→ Exercise: Output the line that contains "analyses indicate that" and every line after it to the end of the entries, with nothing added or left out.

→ Source data:
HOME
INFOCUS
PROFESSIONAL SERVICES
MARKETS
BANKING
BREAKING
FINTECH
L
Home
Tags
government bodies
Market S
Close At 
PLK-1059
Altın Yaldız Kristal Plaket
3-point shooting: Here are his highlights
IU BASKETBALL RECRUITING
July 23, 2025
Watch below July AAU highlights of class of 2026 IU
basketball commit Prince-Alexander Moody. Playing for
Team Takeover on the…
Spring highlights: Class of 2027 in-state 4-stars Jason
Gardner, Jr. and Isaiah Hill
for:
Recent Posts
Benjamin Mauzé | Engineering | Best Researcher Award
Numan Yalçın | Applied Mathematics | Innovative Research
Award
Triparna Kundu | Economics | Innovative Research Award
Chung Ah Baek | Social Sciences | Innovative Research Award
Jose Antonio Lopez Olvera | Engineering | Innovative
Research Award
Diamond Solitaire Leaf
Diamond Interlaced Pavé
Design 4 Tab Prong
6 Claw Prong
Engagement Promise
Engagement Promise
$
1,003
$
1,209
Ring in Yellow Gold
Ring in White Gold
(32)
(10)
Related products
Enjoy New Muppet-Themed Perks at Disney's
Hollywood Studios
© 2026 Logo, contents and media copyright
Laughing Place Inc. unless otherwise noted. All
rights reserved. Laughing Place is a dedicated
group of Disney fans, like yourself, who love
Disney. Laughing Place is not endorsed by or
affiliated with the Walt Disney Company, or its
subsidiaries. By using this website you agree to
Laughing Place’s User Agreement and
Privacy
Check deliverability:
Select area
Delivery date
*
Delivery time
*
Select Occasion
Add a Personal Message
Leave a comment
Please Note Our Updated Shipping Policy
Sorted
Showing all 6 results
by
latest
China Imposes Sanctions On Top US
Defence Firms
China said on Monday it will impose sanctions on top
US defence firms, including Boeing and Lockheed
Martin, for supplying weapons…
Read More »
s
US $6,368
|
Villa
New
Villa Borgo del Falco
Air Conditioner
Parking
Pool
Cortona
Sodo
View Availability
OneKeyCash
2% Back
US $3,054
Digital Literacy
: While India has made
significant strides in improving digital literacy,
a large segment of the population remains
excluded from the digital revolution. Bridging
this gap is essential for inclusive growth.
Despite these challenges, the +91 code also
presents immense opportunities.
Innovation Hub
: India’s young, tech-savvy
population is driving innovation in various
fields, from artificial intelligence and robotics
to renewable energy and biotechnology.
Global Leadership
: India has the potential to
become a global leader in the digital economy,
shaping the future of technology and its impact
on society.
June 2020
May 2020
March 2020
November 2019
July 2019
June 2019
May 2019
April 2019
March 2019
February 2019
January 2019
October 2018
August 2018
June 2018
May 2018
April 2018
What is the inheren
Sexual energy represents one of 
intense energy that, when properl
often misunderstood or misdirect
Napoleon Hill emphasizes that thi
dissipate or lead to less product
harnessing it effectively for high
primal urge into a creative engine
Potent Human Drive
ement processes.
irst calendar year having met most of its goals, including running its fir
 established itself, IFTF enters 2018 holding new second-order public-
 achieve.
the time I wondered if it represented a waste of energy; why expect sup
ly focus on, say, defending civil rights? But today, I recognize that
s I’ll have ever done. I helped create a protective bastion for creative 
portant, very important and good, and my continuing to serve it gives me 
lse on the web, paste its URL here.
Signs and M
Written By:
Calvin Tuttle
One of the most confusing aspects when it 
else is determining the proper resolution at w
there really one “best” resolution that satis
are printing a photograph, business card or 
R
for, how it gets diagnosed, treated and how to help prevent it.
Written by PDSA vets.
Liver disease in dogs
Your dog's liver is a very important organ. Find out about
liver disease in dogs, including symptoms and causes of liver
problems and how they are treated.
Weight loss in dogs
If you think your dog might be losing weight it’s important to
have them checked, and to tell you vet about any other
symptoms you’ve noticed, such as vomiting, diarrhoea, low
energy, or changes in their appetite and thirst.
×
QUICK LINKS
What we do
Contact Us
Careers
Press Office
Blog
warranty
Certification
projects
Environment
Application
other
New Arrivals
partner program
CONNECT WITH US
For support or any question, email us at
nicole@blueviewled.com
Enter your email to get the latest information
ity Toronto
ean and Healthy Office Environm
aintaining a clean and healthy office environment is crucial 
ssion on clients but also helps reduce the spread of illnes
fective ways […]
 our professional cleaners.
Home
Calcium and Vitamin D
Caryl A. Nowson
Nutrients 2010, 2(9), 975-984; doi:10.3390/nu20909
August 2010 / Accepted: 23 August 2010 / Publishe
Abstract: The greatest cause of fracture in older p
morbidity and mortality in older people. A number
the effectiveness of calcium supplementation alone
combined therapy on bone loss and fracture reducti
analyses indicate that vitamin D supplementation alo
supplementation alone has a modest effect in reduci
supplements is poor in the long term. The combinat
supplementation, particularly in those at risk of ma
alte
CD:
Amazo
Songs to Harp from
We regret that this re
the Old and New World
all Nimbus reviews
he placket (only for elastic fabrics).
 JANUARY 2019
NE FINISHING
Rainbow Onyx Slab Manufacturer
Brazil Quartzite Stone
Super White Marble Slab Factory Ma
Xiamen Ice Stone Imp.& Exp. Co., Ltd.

→ Task output:
analyses indicate that vitamin D supplementation alo
supplementation alone has a modest effect in reduci
supplements is poor in the long term. The combinat
supplementation, particularly in those at risk of ma
alte
CD:
Amazo
Songs to Harp from
We regret that this re
the Old and New World
all Nimbus reviews
he placket (only for elastic fabrics).
 JANUARY 2019
NE FINISHING
Rainbow Onyx Slab Manufacturer
Brazil Quartzite Stone
Super White Marble Slab Factory Ma
Xiamen Ice Stone Imp.& Exp. Co., Ltd.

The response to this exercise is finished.